5. The method of claim 4, wherein, in the case that the attribute information includes the height information, the determining the attribute information for each of the sub-surfaces comprises:

determining a centroid location for each of said sub-surfaces;

determining a neighborhood centroid set corresponding to each sub-surface according to the centroid position of each sub-surface and a preset local neighborhood range; the neighborhood centroid set comprises a plurality of neighborhood centroids;

and determining the height information corresponding to each sub-surface according to the centroid positions of a plurality of neighborhood centroids corresponding to each sub-surface.

6. The method of claim 4, wherein, in the case that the attribute information includes the plane information, the determining attribute information for each of the sub-surfaces comprises:

determining a set of adjacent sub-surfaces corresponding to each sub-surface; the adjacent sub-surface comprises a plurality of adjacent sub-surfaces adjacent to the sub-surface;

acquiring an adjacent surface vertex set corresponding to each sub-surface according to the adjacent sub-surface set corresponding to each sub-surface;

establishing a covariance matrix according to the vertex set of the adjacent surface corresponding to each sub-surface; the covariance matrix corresponds to a plurality of eigenvalues;

and determining the plane information corresponding to each sub-surface according to a plurality of characteristic values corresponding to each sub-surface.

7. The method of claim 4, wherein, in the case that the attribute information includes the vertical information, the determining the attribute information for each of the sub-surfaces comprises:

determining a unit normal vector for each of said sub-surfaces;

and determining the vertical information corresponding to each sub-surface according to the unit normal vector of each sub-surface and a preset standard unit normal vector.

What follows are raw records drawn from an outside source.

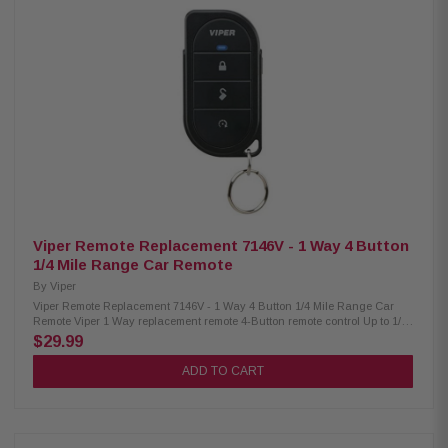
and shutdown. The 2-Way PRO R3 features a high-strength injection
molded body that is water-resistant and withstands everyday impact.
When you register your Compustar PRO R3 remote on Compustar.com,
you will receive an industry-leading 3-year warranty. Features:
Smartphone Control 2-Way LED Confirmation 2-Way LED Remote Water-
Resistant 3-Year PRO Warranty GPS Tracking 2-Mile Max Range Remote
Start Keyless Entry Up to 8 Programmable Outputs Up to 5 Programmable
Inputs Manual-Transmission Safe Diesel-Engine Safe Built-in Turbo
Timer Security Upgradeable Limited Lifetime System Warranty Includes:
System Brain 1 PRO R3, 2-way LED remote 1 Bypass module 1 X1-LTE
smartphone module Standard Installation Included* *Some vehicles may
require additional parts and labor. Excludes select European Cars.
Viper Remote Replacement 7146V - 1 Way 4 Button
1/4 Mile Range Car Remote
By
Viper
Viper Remote Replacement 7146V - 1 Way 4 Button 1/4 Mile Range Car
Remote Viper 1 Way replacement remote 4-Button remote control Up to 1/4
mile range Lock, unlock and start your vehicle remotely with the touch of
$29.99
a button. Viper System Compatibility: 4105V, 5305V, 3305V, 5105V, 3102V,
3305V, 3105V
ADD TO CART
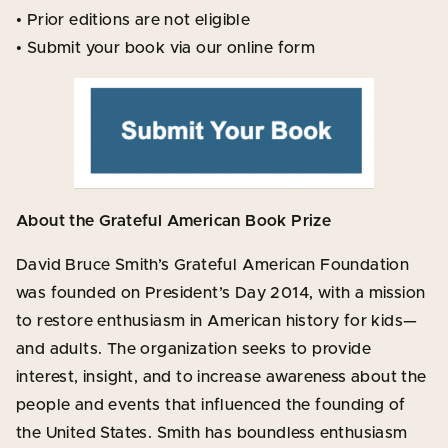
• Prior editions are not eligible
• Submit your book via our online form
About the Grateful American Book Prize
David Bruce Smith’s Grateful American Foundation
was founded on President’s Day 2014, with a mission
to restore enthusiasm in American history for kids—
and adults. The organization seeks to provide
interest, insight, and to increase awareness about the
people and events that influenced the founding of
the United States. Smith has boundless enthusiasm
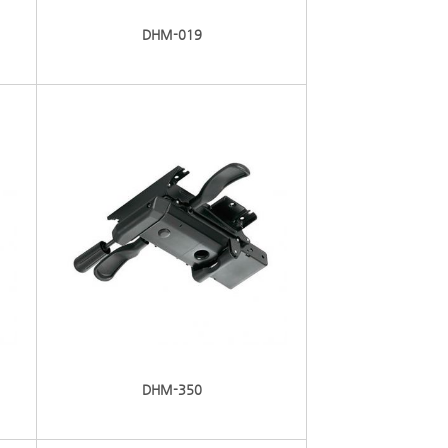
DHM-019
DHM-350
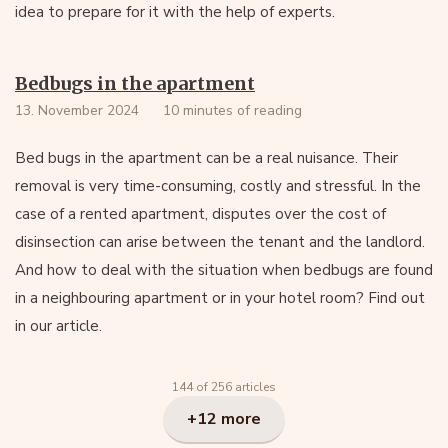
idea to prepare for it with the help of experts.
Bedbugs in the apartment
13. November 2024
10 minutes of reading
Bed bugs in the apartment can be a real nuisance. Their
removal is very time-consuming, costly and stressful. In the
case of a rented apartment, disputes over the cost of
disinsection can arise between the tenant and the landlord.
And how to deal with the situation when bedbugs are found
in a neighbouring apartment or in your hotel room? Find out
in our article.
144 of 256 articles
+12 more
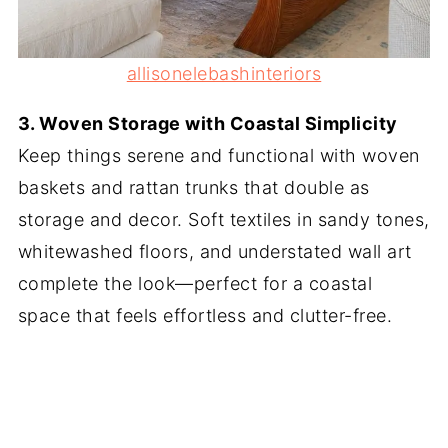
allisonelebashinteriors
3. Woven Storage with Coastal Simplicity
Keep things serene and functional with woven
baskets and rattan trunks that double as
storage and decor. Soft textiles in sandy tones,
whitewashed floors, and understated wall art
complete the look—perfect for a coastal
space that feels effortless and clutter-free.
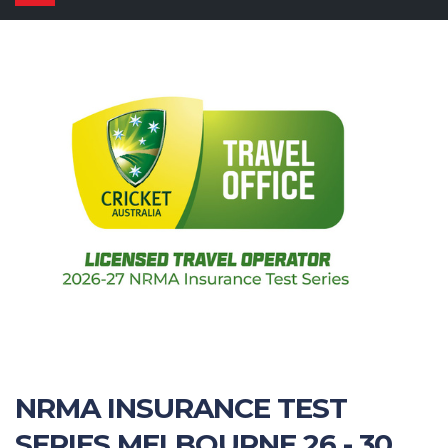
navigation
NRMA INSURANCE TEST
SERIES MELBOURNE 26 - 30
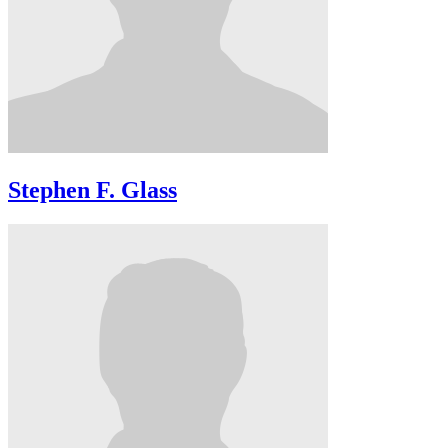
Stephen F. Glass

8. A semantic segmentation apparatus, comprising:

the first acquisition module is used for acquiring display operation aiming at the three-dimensional model;

the first display module is used for responding to the display operation and displaying the three-dimensional model on a human-computer interaction interface; the human-computer interaction interface comprises a semantic segmentation option;

the second acquisition module is used for acquiring the selection operation aiming at the semantic segmentation option;

9. A semantic segmentation apparatus, comprising:

a memory for storing executable instructions;

a processor for implementing the method of any one of claims 1 to 7 when executing executable instructions stored in the memory.

10. A computer-readable storage medium having stored thereon executable instructions for, when executed by a processor, implementing the method of any one of claims 1 to 7.